Have you ever seen Sophie’s Choice? Read it? What is the greater good? Decisions of the greater good make you weep – or at least, they should. If they don’t then there really is no good out there. We can only choose. Do we listen to the snake and bite into the apple? Do we allow logic and reason to guide us into making decisions we were never equipped to make? Or do we finally realise that the greater good was never a matter up to us in the first place?

Marriage

On social media, at times the question goes like this:

Cute boy asks me, “so what are you doing now?”

I reply, “I’ll be taking the kids down and then I’ll be coming home and having some tea.”

There is a pause. “Kids?” Then, I can never figure this tone out: “Are you married?”

I inevitably go this route. “Gay guys can’t get married, in India.”

Of course, the conversation then veers, depending upon various factors. If horniness takes over, the fact that I am gay segues into a sexual tone. If romanticism takes over, I am asked, “but you can still marry, can’t you?” If someone truly understands the status quo, they will just say, “Ah, furkids then.” (I agree that it is usually not easy to correlate the fact that I treat my dogs as my kids…but it’s never happened that someone will just say, “oh, how many kids do you have? Which breed are they? Their names?” But I am shooting for the stars.)

Let me talk about the romanticism and my idea of marriage. I have never thought of marriage. Even as a teenager, when I got to understanding my sexuality, I never thought about it. I never wanted to be a groom, of standing before an altar, or at a mandap, or at a place of worship and saying, “I do”. It has nothing to do with me being an atheist. It has nothing to do with the fact that I am not a romantic. I am.

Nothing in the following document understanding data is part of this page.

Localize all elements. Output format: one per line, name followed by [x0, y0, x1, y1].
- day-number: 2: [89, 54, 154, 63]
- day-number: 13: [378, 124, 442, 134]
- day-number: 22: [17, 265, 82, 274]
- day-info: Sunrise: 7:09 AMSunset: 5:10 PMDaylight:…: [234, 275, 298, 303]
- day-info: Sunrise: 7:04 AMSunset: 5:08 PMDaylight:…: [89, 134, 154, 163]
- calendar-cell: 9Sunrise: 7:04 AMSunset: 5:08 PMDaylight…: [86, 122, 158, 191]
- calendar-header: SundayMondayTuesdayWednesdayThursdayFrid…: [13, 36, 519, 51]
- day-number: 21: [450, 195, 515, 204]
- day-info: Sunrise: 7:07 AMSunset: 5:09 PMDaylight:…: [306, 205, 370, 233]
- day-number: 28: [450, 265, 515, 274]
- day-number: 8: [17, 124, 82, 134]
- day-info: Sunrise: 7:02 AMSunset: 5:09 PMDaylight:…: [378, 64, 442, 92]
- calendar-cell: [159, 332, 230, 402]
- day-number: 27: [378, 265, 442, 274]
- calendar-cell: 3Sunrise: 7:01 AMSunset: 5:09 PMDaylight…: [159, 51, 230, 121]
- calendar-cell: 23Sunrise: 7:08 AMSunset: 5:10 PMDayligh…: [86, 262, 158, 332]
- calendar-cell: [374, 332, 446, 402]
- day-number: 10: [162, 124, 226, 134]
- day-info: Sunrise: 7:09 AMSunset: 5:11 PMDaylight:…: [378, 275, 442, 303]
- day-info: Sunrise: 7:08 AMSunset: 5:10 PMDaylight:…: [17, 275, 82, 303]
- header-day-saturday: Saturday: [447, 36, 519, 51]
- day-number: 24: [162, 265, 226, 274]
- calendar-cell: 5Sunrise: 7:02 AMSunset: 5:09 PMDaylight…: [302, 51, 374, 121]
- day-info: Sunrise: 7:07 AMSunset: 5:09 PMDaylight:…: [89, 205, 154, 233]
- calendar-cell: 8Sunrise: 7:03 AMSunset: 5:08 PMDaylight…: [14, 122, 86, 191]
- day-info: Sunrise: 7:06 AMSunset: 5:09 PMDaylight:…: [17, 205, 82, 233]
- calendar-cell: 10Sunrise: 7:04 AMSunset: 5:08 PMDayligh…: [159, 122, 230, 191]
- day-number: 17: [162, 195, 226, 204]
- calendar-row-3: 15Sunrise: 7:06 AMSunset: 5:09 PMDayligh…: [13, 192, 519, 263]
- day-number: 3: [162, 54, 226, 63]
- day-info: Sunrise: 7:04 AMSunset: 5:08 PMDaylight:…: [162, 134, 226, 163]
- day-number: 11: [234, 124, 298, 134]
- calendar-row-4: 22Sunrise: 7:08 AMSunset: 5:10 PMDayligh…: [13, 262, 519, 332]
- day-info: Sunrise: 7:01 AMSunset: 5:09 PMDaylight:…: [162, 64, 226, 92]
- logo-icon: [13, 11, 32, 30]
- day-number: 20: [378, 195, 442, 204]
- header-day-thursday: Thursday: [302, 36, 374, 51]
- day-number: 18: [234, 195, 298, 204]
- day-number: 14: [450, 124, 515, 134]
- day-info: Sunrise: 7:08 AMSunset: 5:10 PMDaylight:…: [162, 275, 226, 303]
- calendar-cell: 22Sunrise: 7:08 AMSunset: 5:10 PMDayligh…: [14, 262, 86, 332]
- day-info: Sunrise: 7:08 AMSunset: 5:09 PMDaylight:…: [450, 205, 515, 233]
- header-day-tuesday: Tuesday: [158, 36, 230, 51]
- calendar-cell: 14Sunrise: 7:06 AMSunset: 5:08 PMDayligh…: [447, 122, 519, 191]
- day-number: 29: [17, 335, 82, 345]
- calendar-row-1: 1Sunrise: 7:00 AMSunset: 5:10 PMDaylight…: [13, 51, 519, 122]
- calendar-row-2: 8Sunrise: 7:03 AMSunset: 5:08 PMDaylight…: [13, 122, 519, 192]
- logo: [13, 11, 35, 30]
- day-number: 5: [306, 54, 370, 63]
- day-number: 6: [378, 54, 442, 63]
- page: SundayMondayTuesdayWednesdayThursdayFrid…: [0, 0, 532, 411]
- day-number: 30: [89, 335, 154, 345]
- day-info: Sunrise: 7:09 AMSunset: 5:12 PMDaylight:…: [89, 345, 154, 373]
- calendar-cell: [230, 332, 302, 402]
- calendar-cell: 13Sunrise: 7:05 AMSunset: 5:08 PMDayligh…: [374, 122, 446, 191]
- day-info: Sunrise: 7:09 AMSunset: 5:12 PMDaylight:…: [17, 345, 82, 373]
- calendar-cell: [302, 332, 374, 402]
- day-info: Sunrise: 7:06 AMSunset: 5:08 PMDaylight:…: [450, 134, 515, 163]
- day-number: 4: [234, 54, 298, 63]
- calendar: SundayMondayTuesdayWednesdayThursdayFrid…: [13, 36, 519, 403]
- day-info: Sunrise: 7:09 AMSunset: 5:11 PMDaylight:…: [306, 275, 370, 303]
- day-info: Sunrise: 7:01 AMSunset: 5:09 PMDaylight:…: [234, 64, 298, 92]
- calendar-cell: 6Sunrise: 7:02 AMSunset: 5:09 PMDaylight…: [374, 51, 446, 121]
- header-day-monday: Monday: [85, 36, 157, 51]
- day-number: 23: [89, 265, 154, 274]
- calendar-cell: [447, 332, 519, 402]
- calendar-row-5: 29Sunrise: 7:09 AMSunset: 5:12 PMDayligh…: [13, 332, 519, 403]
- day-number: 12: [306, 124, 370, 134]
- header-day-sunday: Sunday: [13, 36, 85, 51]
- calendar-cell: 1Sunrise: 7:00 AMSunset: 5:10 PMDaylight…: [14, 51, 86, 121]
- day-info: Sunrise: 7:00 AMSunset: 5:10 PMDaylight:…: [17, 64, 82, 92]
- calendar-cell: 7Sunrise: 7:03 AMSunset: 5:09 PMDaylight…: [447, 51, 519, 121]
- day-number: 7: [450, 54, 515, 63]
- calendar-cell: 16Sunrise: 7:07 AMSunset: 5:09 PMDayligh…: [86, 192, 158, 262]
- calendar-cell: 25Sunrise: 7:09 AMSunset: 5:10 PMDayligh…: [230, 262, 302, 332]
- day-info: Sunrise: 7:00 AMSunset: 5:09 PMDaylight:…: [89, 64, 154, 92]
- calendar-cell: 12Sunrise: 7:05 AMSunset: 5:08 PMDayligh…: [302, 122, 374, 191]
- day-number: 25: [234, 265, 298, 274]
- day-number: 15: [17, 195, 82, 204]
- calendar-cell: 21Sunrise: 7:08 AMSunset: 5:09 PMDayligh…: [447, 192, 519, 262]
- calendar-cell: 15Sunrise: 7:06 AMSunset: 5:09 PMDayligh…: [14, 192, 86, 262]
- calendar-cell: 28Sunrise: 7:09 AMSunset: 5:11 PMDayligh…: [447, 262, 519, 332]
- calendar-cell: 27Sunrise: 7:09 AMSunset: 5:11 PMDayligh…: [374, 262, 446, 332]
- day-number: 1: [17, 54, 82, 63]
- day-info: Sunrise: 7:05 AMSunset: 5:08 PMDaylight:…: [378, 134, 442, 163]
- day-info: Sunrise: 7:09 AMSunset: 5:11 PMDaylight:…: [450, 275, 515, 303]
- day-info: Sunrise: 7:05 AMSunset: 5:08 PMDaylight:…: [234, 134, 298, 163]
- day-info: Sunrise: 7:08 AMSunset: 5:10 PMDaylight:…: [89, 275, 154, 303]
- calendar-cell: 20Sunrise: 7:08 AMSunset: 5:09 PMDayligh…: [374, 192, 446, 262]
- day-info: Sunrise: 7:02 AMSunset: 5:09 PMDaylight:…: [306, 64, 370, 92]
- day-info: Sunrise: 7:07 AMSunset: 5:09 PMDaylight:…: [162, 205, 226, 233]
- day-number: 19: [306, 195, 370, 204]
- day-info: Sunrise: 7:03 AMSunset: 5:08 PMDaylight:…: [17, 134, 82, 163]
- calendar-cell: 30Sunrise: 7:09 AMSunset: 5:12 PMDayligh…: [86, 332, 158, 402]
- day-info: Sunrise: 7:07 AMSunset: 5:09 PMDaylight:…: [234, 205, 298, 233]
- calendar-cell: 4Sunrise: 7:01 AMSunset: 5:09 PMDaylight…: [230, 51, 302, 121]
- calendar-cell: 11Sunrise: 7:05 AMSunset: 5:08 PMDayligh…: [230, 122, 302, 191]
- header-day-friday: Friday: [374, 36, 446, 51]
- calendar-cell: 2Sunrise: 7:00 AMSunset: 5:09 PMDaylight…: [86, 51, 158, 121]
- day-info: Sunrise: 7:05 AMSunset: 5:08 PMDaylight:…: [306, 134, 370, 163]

In fact, I am too much of a romantic. I don’t believe in love that is godlike. I believe in a love that is human. I believe that marriage is a series of vows. Promises. I take promises seriously. And my promises can be made without marriage – without putting on a show, for or with others. I have no problem if others choose to do this, it just is not something that I take lightly. It’s like getting a tattoo. It’s a commitment, that I do not see the end of – and for that it’s between me and my tattoo artist. I do not want any regrets. I got the tattoo because I wanted it on my body, not because I wanted to show it off to the world.

This brings me to a very salient point. I am not as much bothered about the world as I am bothered about the Government. I pay taxes. I love my country. I love my family. I contribute to society. As such, I would like rights that any straight, loving, tax-paying patriot enjoys here. I would like to share a home with a spouse. Give him the right to live as my partner. Enjoy the same benefits a straight spouse enjoys: mainly, the identity of a relationship given by a court of law, which no institution can contradict.

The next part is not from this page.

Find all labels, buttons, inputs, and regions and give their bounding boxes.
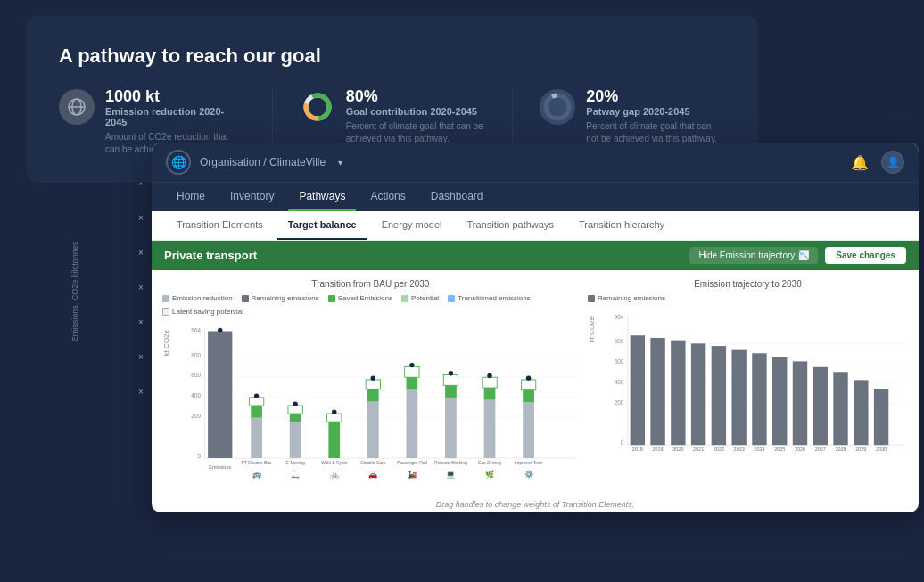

Ergo, I would like to be able to get married for one very essential reason. We do not live forever. If at the end of my life, I need life-support, I would like him to have the authority, given to a spouse, to tell the doctors that I was against it. If need be, my spouse should have the authority to unplug me from life itself. This is what I am most interested in, when we talk of marriage. That one can take still care of the other, when the other is dying, or dead.

Without this very important status, afforded by law, and the country, marriage just remains a garland of flowers that will eventually wilt and succumb to time.

“But you still can marry, can’t you?” The cute boy asks, with love emojis in his eyes.

And I shall then copy past this URL and send it to him.